Concretely: in the simulator’s tick, motion writes pos_x, pos_y, energy; food_spawn writes food. Their write-sets are disjoint. They can run on two different processes with no coordination - no locks, no atomics, no message-passing. The data layout makes the parallelism free.

The same shape works at finer grain. The simulator’s three appliers (apply_eat, apply_reproduce, apply_starve) all read pending_event and write disjoint things - apply_eat writes food, to_remove; apply_reproduce writes to_insert; apply_starve writes to_remove. Two of the three append to the same buffer. To parallelise them, give each its own segment of to_remove (one per process), then merge at cleanup. The merge is np.concatenate - O(N) in the merged total, free relative to the work that produced it.

Not threading. Not asyncio.

This is the chapter where the GIL question finally lands.

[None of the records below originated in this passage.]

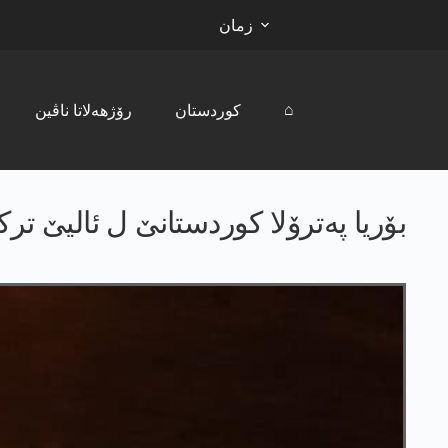
زمان
⌂
کوردستان
رۆژھەلاتا ناڤین
بۆریا پەترۆلا کوردستانێ ل ئالیێ ترک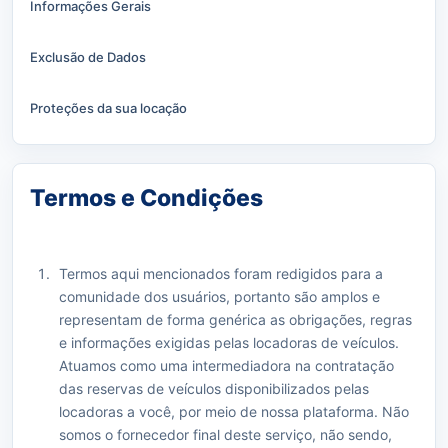
Informações Gerais
Exclusão de Dados
Proteções da sua locação
Termos e Condições
Termos aqui mencionados foram redigidos para a
comunidade dos usuários, portanto são amplos e
representam de forma genérica as obrigações, regras
e informações exigidas pelas locadoras de veículos.
Atuamos como uma intermediadora na contratação
das reservas de veículos disponibilizados pelas
locadoras a você, por meio de nossa plataforma. Não
somos o fornecedor final deste serviço, não sendo,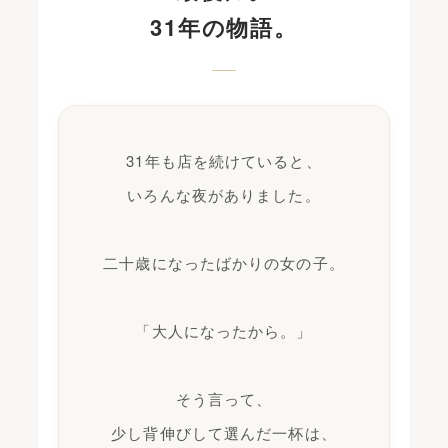
31年の物語。
31年も店を続けていると、
いろんな夜がありました。
二十歳になったばかりの女の子。
「大人になったから。」
そう言って、
少し背伸びして選んだ一杯は、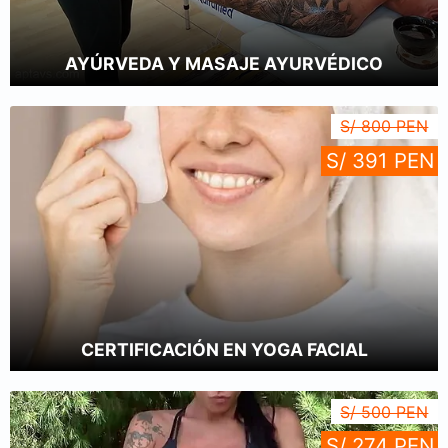
AYÚRVEDA Y MASAJE AYURVÉDICO
S/ 800 PEN
S/ 391 PEN
CERTIFICACIÓN EN YOGA FACIAL
S/ 500 PEN
S/ 274 PEN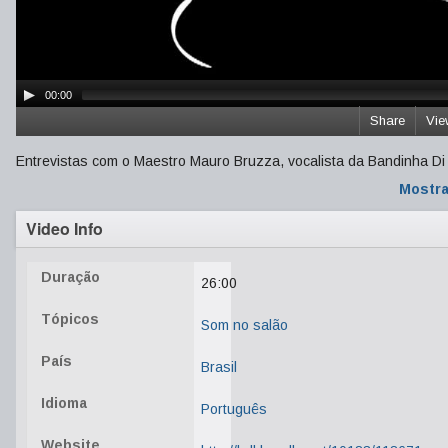
00:00
Share
Vie
Entrevistas com o Maestro Mauro Bruzza, vocalista da Bandinha D
Mostra
Video Info
Duração
26:00
Tópicos
Som no salão
País
Brasil
Idioma
Português
Website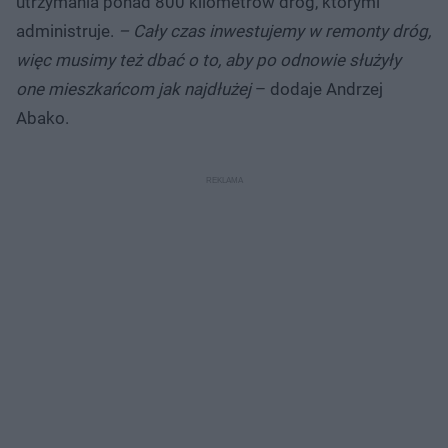
utrzymania ponad 800 kilometrów dróg, którymi
administruje.
– Cały czas inwestujemy w remonty dróg,
więc musimy też dbać o to, aby po odnowie służyły
one mieszkańcom jak najdłużej
– dodaje Andrzej
Abako.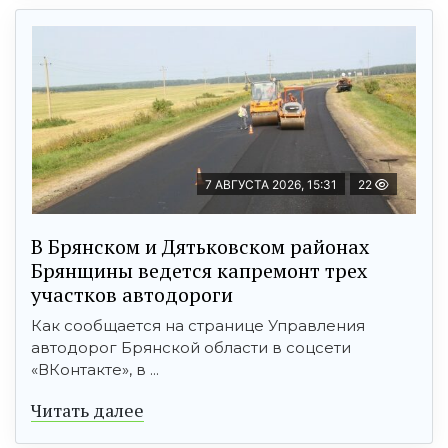
7 АВГУСТА 2026, 15:31
22
В Брянском и Дятьковском районах
Брянщины ведется капремонт трех
участков автодороги
Как сообщается на странице Управления
автодорог Брянской области в соцсети
«ВКонтакте», в ...
Читать далее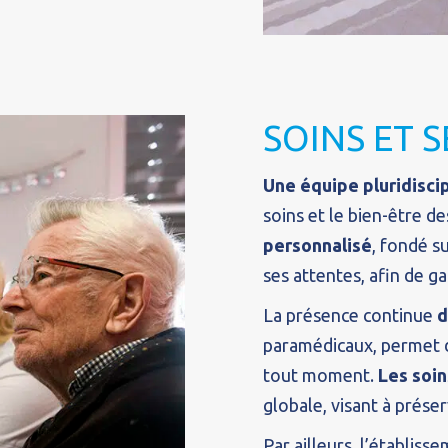
SOINS ET 
Une équipe pluridiscip
soins et le bien-être 
personnalisé
, fondé s
ses attentes, afin de g
La présence continue
d
paramédicaux, permet d
tout moment.
Les soin
globale, visant à préser
Par ailleurs, l’établis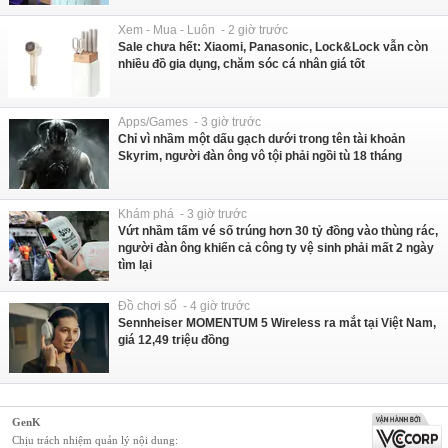
Xem - Mua - Luôn - 2 giờ trước
Sale chưa hết: Xiaomi, Panasonic, Lock&Lock vẫn còn
nhiều đồ gia dụng, chăm sóc cá nhân giá tốt
Apps/Games - 3 giờ trước
Chỉ vì nhầm một dấu gạch dưới trong tên tài khoản
Skyrim, người đàn ông vô tội phải ngồi tù 18 tháng
Khám phá - 3 giờ trước
Vứt nhầm tấm vé số trúng hơn 30 tỷ đồng vào thùng rác,
người đàn ông khiến cả công ty vệ sinh phải mất 2 ngày
tìm lại
Đồ chơi số - 4 giờ trước
Sennheiser MOMENTUM 5 Wireless ra mắt tại Việt Nam,
giá 12,49 triệu đồng
GenK
Chịu trách nhiệm quản lý nội dung: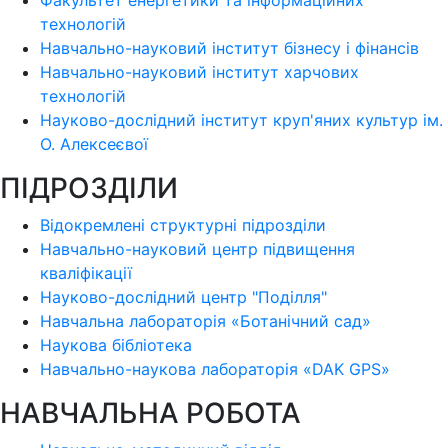
Факультет енергетики та інформаційних
технологій
Навчально-науковий інститут бізнесу і фінансів
Навчально-науковий інститут харчових
технологій
Науково-дослідний інститут круп'яних культур ім.
О. Алексеєвої
ПІДРОЗДІЛИ
Відокремлені структурні підрозділи
Навчально-науковий центр підвищення
кваліфікації
Науково-дослідний центр "Поділля"
Навчальна лабораторія «Ботанічний сад»
Наукова бібліотека
Навчально-наукова лабораторія «DAK GPS»
НАВЧАЛЬНА РОБОТА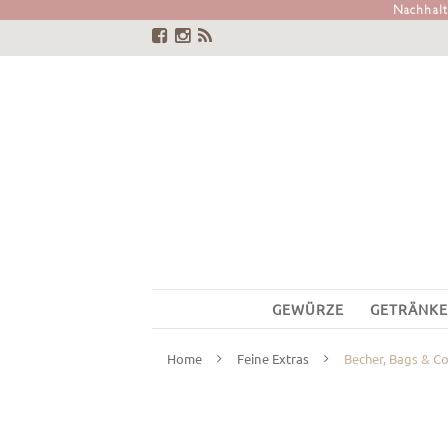
Nachhalti
GEWÜRZE
GETRÄNKE
Home
Feine Extras
Becher, Bags & C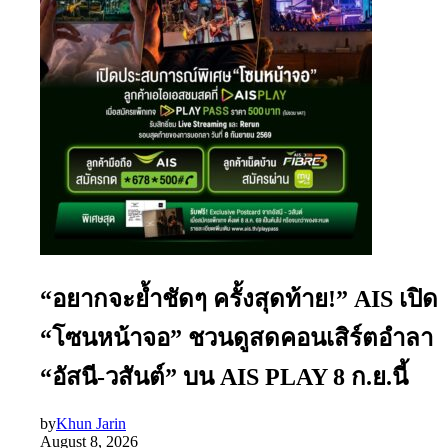
“อยากจะย้ำชัดๆ ครั้งสุดท้าย!” AIS เปิด
“โซนหน้าจอ” ชวนดูสดคอนเสิร์ตอำลา
“อัสนี-วสันต์” บน AIS PLAY 8 ก.ย.นี้
by
Khun Jarin
August 8, 2026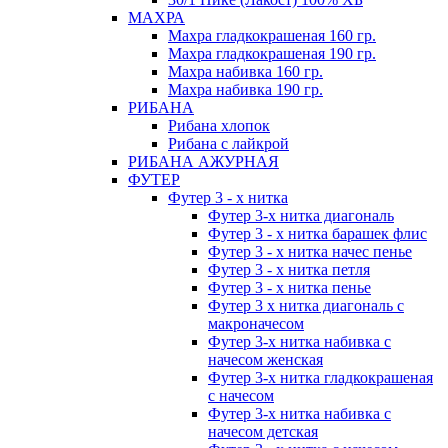
МАХРА
Махра гладкокрашеная 160 гр.
Махра гладкокрашеная 190 гр.
Махра набивка 160 гр.
Махра набивка 190 гр.
РИБАНА
Рибана хлопок
Рибана с лайкрой
РИБАНА АЖУРНАЯ
ФУТЕР
Футер 3 - х нитка
Футер 3-х нитка диагональ
Футер 3 - х нитка барашек флис
Футер 3 - х нитка начес пенье
Футер 3 - х нитка петля
Футер 3 - х нитка пенье
Футер 3 х нитка диагональ с
макроначесом
Футер 3-х нитка набивка с
начесом женская
Футер 3-х нитка гладкокрашеная
с начесом
Футер 3-х нитка набивка с
начесом детская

The Python reflex when a chapter says “parallel” is to reach for threading.Thread or asyncio. Both are wrong for CPU-bound parallel work in CPython.

threading does not give you parallel CPU. The Global Interpreter Lock serialises Python bytecode execution: one thread runs Python at a time, regardless of how many threads you started. Numpy bulk operations release the GIL during their C-level work, so a threading.Thread running arr.sum() can overlap with another thread doing the same - but only during the sum()’s C call, not during any Python around it. For workloads dominated by Python orchestration of numpy ops, threading delivers token speedup at best.

asyncio is a scheduler for I/O-bound work. CPU-bound systems give it nothing to overlap. The event loop adds dispatch overhead and removes nothing.

The disciplined alternative is multiprocessing plus shared_memory. __main__ allocates the world’s columns in a shared-memory region. Worker processes attach to that region, get a numpy view onto the same bytes, and write to their slice only. There is no copying across the process boundary; the bytes are shared. The GIL is no longer in the picture because each process has its own GIL, and each process is doing pure C-level numpy work on its own partition.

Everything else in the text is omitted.